Fixed vs. Floating Designs
Wind resources are most abundant at sea, where depths are too great for fixed offshore wind turbines. Constructing wind turbine platforms secured to the seafloor at such depths is problematic because it is not cost effective and, depending on locality, may not even be feasible.
The solution is to design a floating platform for the wind turbine.
Floating offshore wind turbines can be implemented at various depths and in many ocean environments, and this versatility will help them capture the power that wind generates over areas of water that have been too difficult to develop.
Fixed and floating offshore designs. Image used courtesy of National Renewable Energy Laboratory
Early designs for wind turbine platforms were patterned after those used in the oil and gas industries, and their primary focus was stability. Engineers have been realizing, however, that more idiosyncratic designs that fit unique ocean habitats are not only safer but more cost effective.

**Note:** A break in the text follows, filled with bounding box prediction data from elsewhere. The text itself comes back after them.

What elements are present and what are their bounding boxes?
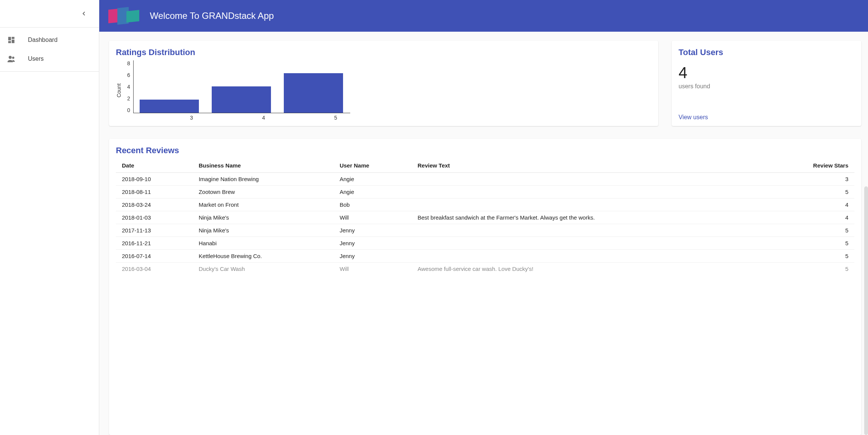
chevron-left-icon: [81, 11, 87, 17]
table-row[interactable]: 2017-11-13Ninja Mike'sJenny5: [116, 224, 854, 237]
sidebar-item-users[interactable]: Users: [0, 49, 99, 68]
table-cell: Imagine Nation Brewing: [192, 173, 333, 186]
svg-rect-1: [12, 37, 14, 39]
table-cell: Jenny: [334, 224, 412, 237]
app-root: Dashboard Users Welcome To GRANDstack Ap…: [0, 0, 868, 435]
table-cell: Hanabi: [192, 237, 333, 250]
table-cell: 2018-09-10: [116, 173, 192, 186]
col-stars[interactable]: Review Stars: [766, 158, 854, 173]
users-icon: [7, 54, 16, 63]
table-cell: Ducky's Car Wash: [192, 263, 333, 275]
card-title: Total Users: [679, 48, 854, 57]
table-row[interactable]: 2016-03-04Ducky's Car WashWillAwesome fu…: [116, 263, 854, 275]
table-cell: Best breakfast sandwich at the Farmer's …: [412, 211, 766, 224]
table-cell: Market on Front: [192, 198, 333, 211]
ytick: 6: [127, 72, 130, 78]
xtick: 3: [162, 115, 221, 121]
card-title: Ratings Distribution: [116, 48, 651, 57]
table-cell: 2018-03-24: [116, 198, 192, 211]
xtick: 5: [306, 115, 365, 121]
main: Welcome To GRANDstack App Ratings Distri…: [99, 0, 868, 435]
table-cell: 2016-03-04: [116, 263, 192, 275]
chart-yaxis: 8 6 4 2 0: [127, 60, 133, 113]
table-cell: [412, 224, 766, 237]
chart-plot-area: [133, 60, 350, 113]
sidebar-item-label: Users: [28, 55, 44, 62]
table-cell: [412, 237, 766, 250]
table-cell: Zootown Brew: [192, 186, 333, 198]
table-cell: Will: [334, 211, 412, 224]
ratings-chart: Count 8 6 4 2 0 345: [116, 60, 651, 121]
table-cell: 5: [766, 237, 854, 250]
content-area: Ratings Distribution Count 8 6 4 2 0 34: [99, 32, 868, 435]
table-row[interactable]: 2016-07-14KettleHouse Brewing Co.Jenny5: [116, 250, 854, 263]
table-cell: 2016-07-14: [116, 250, 192, 263]
chart-bar: [212, 86, 271, 113]
table-row[interactable]: 2018-03-24Market on FrontBob4: [116, 198, 854, 211]
table-cell: Angie: [334, 173, 412, 186]
table-cell: [412, 250, 766, 263]
total-users-card: Total Users 4 users found View users: [672, 41, 861, 126]
svg-rect-0: [8, 37, 11, 40]
table-cell: 5: [766, 224, 854, 237]
page-title: Welcome To GRANDstack App: [150, 11, 274, 21]
dashboard-icon: [7, 35, 16, 45]
sidebar-nav: Dashboard Users: [0, 28, 99, 72]
table-cell: 2018-08-11: [116, 186, 192, 198]
app-header: Welcome To GRANDstack App: [99, 0, 868, 32]
ratings-distribution-card: Ratings Distribution Count 8 6 4 2 0 34: [109, 41, 658, 126]
ytick: 0: [127, 107, 130, 113]
table-cell: Awesome full-service car wash. Love Duck…: [412, 263, 766, 275]
table-cell: Jenny: [334, 237, 412, 250]
ytick: 2: [127, 95, 130, 101]
table-cell: [412, 198, 766, 211]
recent-reviews-card: Recent Reviews Date Business Name User N…: [109, 139, 861, 435]
chart-ylabel: Count: [116, 83, 122, 97]
chart-bar: [284, 73, 343, 113]
col-business[interactable]: Business Name: [192, 158, 333, 173]
app-logo: [108, 7, 141, 25]
table-row[interactable]: 2018-01-03Ninja Mike'sWillBest breakfast…: [116, 211, 854, 224]
table-cell: Will: [334, 263, 412, 275]
table-cell: [412, 186, 766, 198]
table-cell: 3: [766, 173, 854, 186]
top-row: Ratings Distribution Count 8 6 4 2 0 34: [109, 41, 861, 126]
chart-bar: [140, 100, 199, 113]
sidebar-header: [0, 0, 99, 28]
table-cell: 4: [766, 198, 854, 211]
total-users-value: 4: [679, 64, 854, 81]
table-row[interactable]: 2016-11-21HanabiJenny5: [116, 237, 854, 250]
col-text[interactable]: Review Text: [412, 158, 766, 173]
col-user[interactable]: User Name: [334, 158, 412, 173]
table-cell: 5: [766, 250, 854, 263]
table-cell: KettleHouse Brewing Co.: [192, 250, 333, 263]
ytick: 4: [127, 84, 130, 90]
card-title: Recent Reviews: [116, 146, 854, 155]
table-cell: 5: [766, 263, 854, 275]
svg-point-5: [12, 57, 14, 59]
scrollbar[interactable]: [864, 186, 868, 435]
table-row[interactable]: 2018-08-11Zootown BrewAngie5: [116, 186, 854, 198]
ytick: 8: [127, 60, 130, 66]
table-cell: Jenny: [334, 250, 412, 263]
svg-rect-3: [8, 41, 11, 43]
table-row[interactable]: 2018-09-10Imagine Nation BrewingAngie3: [116, 173, 854, 186]
sidebar-item-label: Dashboard: [28, 37, 57, 43]
view-users-link[interactable]: View users: [679, 91, 854, 121]
table-cell: 2016-11-21: [116, 237, 192, 250]
table-cell: 5: [766, 186, 854, 198]
sidebar: Dashboard Users: [0, 0, 99, 435]
table-cell: 2018-01-03: [116, 211, 192, 224]
svg-point-4: [9, 56, 12, 59]
table-cell: [412, 173, 766, 186]
total-users-subtext: users found: [679, 83, 854, 90]
table-cell: Ninja Mike's: [192, 224, 333, 237]
table-header-row: Date Business Name User Name Review Text…: [116, 158, 854, 173]
table-cell: 2017-11-13: [116, 224, 192, 237]
collapse-sidebar-button[interactable]: [79, 9, 88, 18]
sidebar-item-dashboard[interactable]: Dashboard: [0, 31, 99, 49]
chart-xaxis: 345: [156, 115, 373, 121]
col-date[interactable]: Date: [116, 158, 192, 173]
svg-rect-2: [12, 40, 14, 43]
table-cell: 4: [766, 211, 854, 224]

In the next 25 years, rapid development in this sector of renewable energy will likely take place, and researchers have estimated that installed capacity will have to expand by 2000 percent in order to meet infrastructure needs for FOWT demand.
Right now, four categories of design are most common, and engineers are creating and testing prototypes as well as considering unique changes to suit the various needs of particular ocean environments. These four categories are defined by how each structure achieves stability: some models use gravitational forces to achieve stability, others rely on moorings, and the typical barge design uses waterplane stabilization.

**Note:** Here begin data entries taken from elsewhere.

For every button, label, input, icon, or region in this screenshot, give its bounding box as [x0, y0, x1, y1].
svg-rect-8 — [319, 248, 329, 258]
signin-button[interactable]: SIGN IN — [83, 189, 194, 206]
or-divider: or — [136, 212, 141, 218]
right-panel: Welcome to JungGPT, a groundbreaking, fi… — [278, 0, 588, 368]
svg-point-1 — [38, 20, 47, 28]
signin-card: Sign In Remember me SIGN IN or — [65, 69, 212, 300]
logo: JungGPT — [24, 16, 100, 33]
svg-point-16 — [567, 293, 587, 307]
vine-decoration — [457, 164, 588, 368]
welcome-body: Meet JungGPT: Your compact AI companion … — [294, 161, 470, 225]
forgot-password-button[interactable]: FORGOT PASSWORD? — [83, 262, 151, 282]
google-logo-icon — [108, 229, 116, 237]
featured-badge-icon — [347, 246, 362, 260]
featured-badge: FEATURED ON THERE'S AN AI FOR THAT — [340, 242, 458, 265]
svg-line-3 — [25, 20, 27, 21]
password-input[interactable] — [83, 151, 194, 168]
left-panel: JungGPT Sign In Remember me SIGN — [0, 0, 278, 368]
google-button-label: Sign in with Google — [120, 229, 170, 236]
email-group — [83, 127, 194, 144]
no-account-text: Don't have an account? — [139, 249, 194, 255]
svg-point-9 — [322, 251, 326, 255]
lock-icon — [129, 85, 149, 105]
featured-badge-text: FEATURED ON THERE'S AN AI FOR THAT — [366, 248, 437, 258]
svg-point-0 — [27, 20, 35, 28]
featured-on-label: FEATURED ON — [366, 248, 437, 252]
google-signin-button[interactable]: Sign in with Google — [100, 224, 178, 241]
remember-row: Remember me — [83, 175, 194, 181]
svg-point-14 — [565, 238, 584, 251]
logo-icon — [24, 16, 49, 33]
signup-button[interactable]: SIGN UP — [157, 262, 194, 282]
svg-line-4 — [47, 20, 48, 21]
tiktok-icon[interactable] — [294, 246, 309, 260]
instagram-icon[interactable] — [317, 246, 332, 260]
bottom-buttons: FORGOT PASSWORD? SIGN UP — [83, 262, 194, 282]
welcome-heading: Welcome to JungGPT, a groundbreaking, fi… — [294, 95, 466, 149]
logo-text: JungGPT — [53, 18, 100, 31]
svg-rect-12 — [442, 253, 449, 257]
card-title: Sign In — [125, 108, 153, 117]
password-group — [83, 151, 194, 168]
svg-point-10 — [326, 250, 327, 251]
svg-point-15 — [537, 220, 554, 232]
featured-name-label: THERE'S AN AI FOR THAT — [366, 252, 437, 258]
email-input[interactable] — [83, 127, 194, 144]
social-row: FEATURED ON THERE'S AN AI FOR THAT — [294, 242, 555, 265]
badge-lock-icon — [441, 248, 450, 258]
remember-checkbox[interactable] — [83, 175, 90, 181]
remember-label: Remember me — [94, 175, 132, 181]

Regardless of individual specs, the goal is always the same. Limiting the pitch motion will boost the performance of the wind turbine, and so each design is tailored to minimize motion which can be challenging in certain waters due to currents and weather patterns.
Impact of the World’s Largest Offshore Wind Farm
Even while the FOWT sector is still growing, there was a recent milestone that shows just how impactful this technology can be. As of September 2023, the Dogger Bank Wind Farm, located near the northeast coast of England, has installed the first two GE Renewable Energy 13 MW Haliade-X turbines. The size and scope of both the turbines and the farm as a whole are impressive. The turbine size is on par with skyscrapers, and the farm will be capable of producing enough clean energy to power 6 million homes every year.
Dogger Bank is paving the path toward clean energy and showing how impactful FOWTs can be. This technology and infrastructure are still in the development phase, but it is already clear that offshore wind farms will play a pivotal role in our clean energy future.